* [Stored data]
* * *

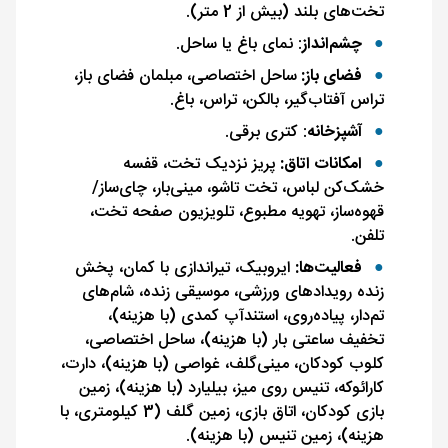
تخت‌های بلند (بیش از 2 متر).
چشم‌انداز
: نمای باغ یا ساحل.
فضای باز:
ساحل اختصاصی، مبلمان فضای باز،
تراس آفتاب‌گیر، بالکن، تراس، باغ.
آشپزخانه
: کتری برقی.
امکانات اتاق:
پریز نزدیک تخت، قفسه
خشک‌کن لباس، تخت تاشو، مینی‌بار، چای‌ساز/
قهوه‌ساز، تهویه مطبوع، تلویزیون صفحه تخت،
تلفن.
فعالیت‌ها:
ایروبیک، تیراندازی با کمان، پخش
زنده رویدادهای ورزشی، موسیقی زنده، شام‌های
تم‌دار، پیاده‌روی، استندآپ کمدی (با هزینه)،
تخفیف ساعتی بار (با هزینه)، ساحل اختصاصی،
کلوب کودکان، مینی‌گلف، غواصی (با هزینه)، دارت،
کارائوکه، تنیس روی میز، بیلیارد (با هزینه)، زمین
بازی کودکان، اتاق بازی، زمین گلف (3 کیلومتری، با
هزینه)، زمین تنیس (با هزینه).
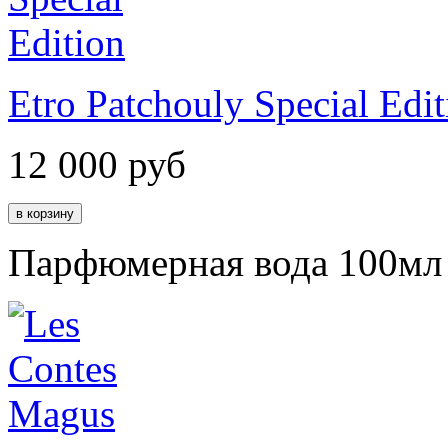
Etro Patchouly Special Edit
12 000
руб
Парфюмерная вода 100мл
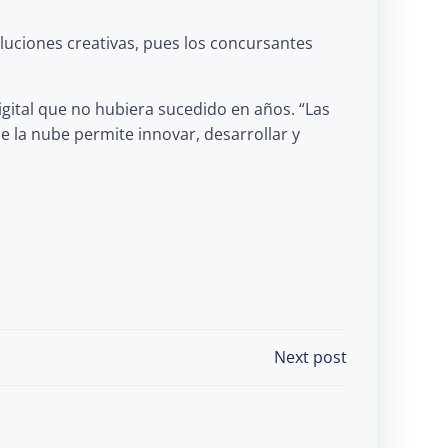
luciones creativas, pues los concursantes
gital que no hubiera sucedido en años. “Las
e la nube permite innovar, desarrollar y
Next post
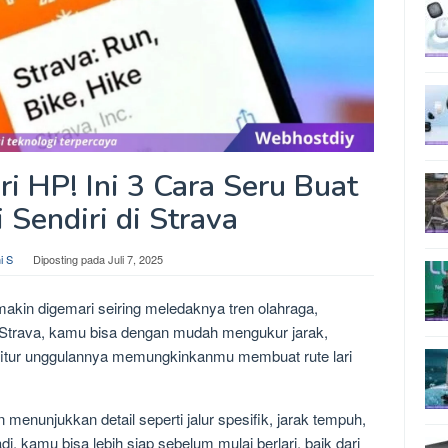
i HP! Ini 3 Cara Seru Buat
 Sendiri di Strava
i S
Diposting pada
Juli 7, 2025
makin digemari seiring meledaknya tren olahraga,
an Strava, kamu bisa dengan mudah mengukur jarak,
, fitur unggulannya memungkinkanmu membuat rute lari
 menunjukkan detail seperti jalur spesifik, jarak tempuh,
, kamu bisa lebih siap sebelum mulai berlari, baik dari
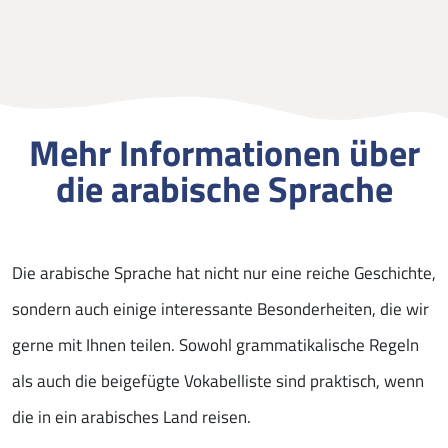
Mehr Informationen über
die arabische Sprache
Die arabische Sprache hat nicht nur eine reiche Geschichte,
sondern auch einige interessante Besonderheiten, die wir
gerne mit Ihnen teilen. Sowohl grammatikalische Regeln
als auch die beigefügte Vokabelliste sind praktisch, wenn
die in ein arabisches Land reisen.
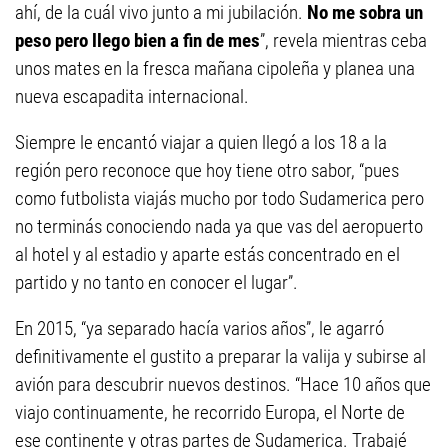
ahí, de la cuál vivo junto a mi jubilación.
No me sobra un
peso pero llego bien a fin de mes
”, revela mientras ceba
unos mates en la fresca mañana cipoleña y planea una
nueva escapadita internacional.
Siempre le encantó viajar a quien llegó a los 18 a la
región pero reconoce que hoy tiene otro sabor, “pues
como futbolista viajás mucho por todo Sudamerica pero
no terminás conociendo nada ya que vas del aeropuerto
al hotel y al estadio y aparte estás concentrado en el
partido y no tanto en conocer el lugar”.
En 2015, “ya separado hacía varios años”, le agarró
definitivamente el gustito a preparar la valija y subirse al
avión para descubrir nuevos destinos. “Hace 10 años que
viajo continuamente, he recorrido Europa, el Norte de
ese continente y otras partes de Sudamerica. Trabajé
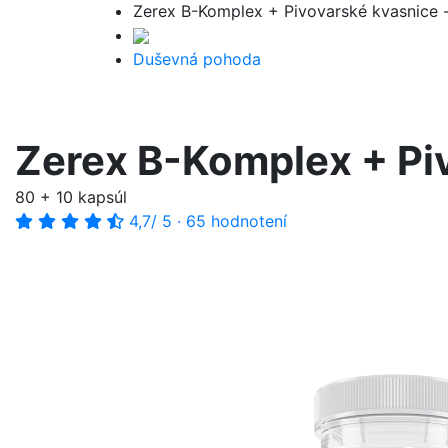
Zerex B-Komplex + Pivovarské kvasnice - 
Duševná pohoda
Zerex B-Komplex + Piv
80 + 10 kapsúl
4,7
/ 5
·
65 hodnotení
-30%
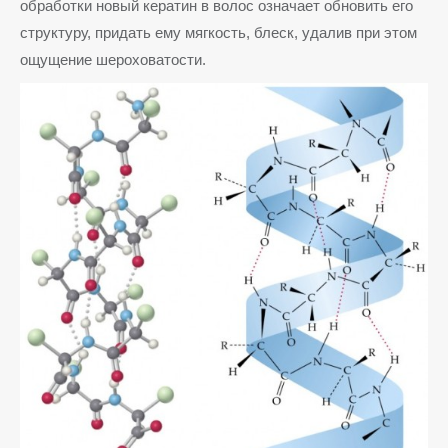
обработки новый кератин в волос означает обновить его
структуру, придать ему мягкость, блеск, удалив при этом
ощущение шероховатости.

* * *

* [EXERCISE INSTRUCTIONS] What do the lines above say from the line containing "80 + 10 kapsúl" through the last line? Quote them exactly, both ends included, and leave out the pictures.

* [EXERCISE ANSWER]
80 + 10 kapsúl
4,7
/ 5
·
65 hodnotení
-30%
обработки новый кератин в волос означает обновить его
структуру, придать ему мягкость, блеск, удалив при этом
ощущение шероховатости.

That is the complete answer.